Make The Children Suffer

Since February 1st, this Bloomberg's exclusive story has been eating away at my gut. It's titled "Hidden Swap Fees by JP Morgan, Morgan Stanley Hit School Boards. First the financiers went after the boomer's pensions, now they're going after their grandchildren's education funds. If you're not bothered by this, perhaps you should enroll in "Roots of Empathy".

David DiCarlo, an Erie-based JP Morgan Chase banker, told Barker and the school board on Sept. 4, 2003, that all they had to do was sign papers he said would benefit them if interest rates increased in the future, and the bank would give the district $750,000, a transcript of the board meeting shows.

What New York-based JP Morgan Chase didn't tell them, the transcript shows, was that the bank would get more in fees than the school district would get in cash: $1 million. The complex deal, which placed taxpayer money at risk, was linked to four variables involving interest rates. Three years later, as interest rate benchmarks went the wrong way for the school district, the Erie board paid $2.9 million to JPMorgan to get out of the deal, which officials now say they didn't understand.

This is exactly what financiers brag about; that they short every piece of paper they sell long. One good example is Ben Stein's article "The Long and Short of It at Goldman Sachs." [Yes, I know we're talking about the Morgans, but these firms are all interconnected, as shown here.] This would make sense except for one thing: Schools don't control the Federal Reserve. Financiers do. Why would I say that? Because the Federal Reserve maintains that they are owned by their member banks. Which is true! But who controls the majority of banks in this country? You'll find most of that answer here and here.

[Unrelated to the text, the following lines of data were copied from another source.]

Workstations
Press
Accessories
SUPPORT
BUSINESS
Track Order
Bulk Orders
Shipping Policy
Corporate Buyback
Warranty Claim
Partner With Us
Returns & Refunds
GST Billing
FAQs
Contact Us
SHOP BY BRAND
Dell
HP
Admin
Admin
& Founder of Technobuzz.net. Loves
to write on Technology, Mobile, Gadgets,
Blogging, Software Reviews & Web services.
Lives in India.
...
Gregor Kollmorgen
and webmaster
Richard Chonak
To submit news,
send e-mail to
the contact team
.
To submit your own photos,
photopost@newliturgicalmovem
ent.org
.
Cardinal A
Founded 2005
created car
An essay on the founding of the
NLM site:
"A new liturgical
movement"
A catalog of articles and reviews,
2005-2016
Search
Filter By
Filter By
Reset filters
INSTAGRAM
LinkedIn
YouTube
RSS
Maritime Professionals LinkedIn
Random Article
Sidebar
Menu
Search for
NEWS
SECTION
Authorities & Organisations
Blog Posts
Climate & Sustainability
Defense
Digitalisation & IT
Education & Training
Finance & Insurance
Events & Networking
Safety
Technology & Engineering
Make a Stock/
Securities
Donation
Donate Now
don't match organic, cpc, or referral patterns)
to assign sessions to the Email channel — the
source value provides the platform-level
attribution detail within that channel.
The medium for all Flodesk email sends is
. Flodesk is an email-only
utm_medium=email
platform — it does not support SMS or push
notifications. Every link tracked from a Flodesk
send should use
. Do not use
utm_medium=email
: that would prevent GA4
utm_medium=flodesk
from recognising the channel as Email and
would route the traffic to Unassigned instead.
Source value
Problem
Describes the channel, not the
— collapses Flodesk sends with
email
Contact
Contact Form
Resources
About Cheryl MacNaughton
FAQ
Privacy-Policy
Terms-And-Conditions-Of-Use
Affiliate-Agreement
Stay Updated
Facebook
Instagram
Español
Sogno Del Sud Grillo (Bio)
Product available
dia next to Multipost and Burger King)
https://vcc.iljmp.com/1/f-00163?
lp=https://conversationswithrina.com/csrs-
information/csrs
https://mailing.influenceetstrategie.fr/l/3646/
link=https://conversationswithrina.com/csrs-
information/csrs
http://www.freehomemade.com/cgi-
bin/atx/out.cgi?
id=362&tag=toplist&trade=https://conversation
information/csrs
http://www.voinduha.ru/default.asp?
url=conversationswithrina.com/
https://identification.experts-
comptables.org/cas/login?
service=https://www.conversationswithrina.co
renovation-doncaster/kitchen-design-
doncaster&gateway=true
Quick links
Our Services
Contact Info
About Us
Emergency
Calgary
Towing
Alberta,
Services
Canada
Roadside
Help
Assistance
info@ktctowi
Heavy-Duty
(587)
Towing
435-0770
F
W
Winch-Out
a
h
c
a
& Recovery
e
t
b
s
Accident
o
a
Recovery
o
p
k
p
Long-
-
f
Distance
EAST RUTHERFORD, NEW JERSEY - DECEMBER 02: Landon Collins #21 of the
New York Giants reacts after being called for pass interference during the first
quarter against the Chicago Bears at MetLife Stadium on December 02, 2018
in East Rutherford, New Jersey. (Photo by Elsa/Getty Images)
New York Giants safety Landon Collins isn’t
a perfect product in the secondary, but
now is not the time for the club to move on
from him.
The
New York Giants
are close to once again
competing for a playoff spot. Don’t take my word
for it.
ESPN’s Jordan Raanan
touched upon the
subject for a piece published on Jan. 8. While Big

However, there's more to this story, and this is just one section of Pennsylvania.

Getting Fleeced: In 15 Pennsylvania school districts, officials entered into interest-rate-swap deals worth $28 million since 2003, according to data compiled by Bloomberg. Of that dollar amount, the schools took in $15 million, and banks and advisers got the rest as fees, Bloomberg data show.
So now we see a pretty good reason for the Federal Reserve to LOWER interest rates, even though other countries are trying to control inflation by RAISING their interests rates, or at least holding them steady. Of course, our Feds say it's to help the subprime homeowners. Uh huh.

The real problem is that the financiers that sold these instruments know EXACTLY how much of this stuff is out there, and at what rates they will take in the most. The Feds will lower the interest rates until most of these contracts are either paid or bought out. That's how financiers make the big bucks.

Here's the point I'd like to make: With advanced martial arts knowledge, I watch over 9 elementary children each morning while they wait for their bus. No big deal, one of them is mine. My point is that I don't use my advance knowledge to harm them, but to protect them. So why are financiers, with advanced knowledge of finance, using their skills to harm school children. Of course, they'll protest and say they're not. But evaluate the final results. Not one child has been harmed by my advanced knowledge, but can these financiers say the same?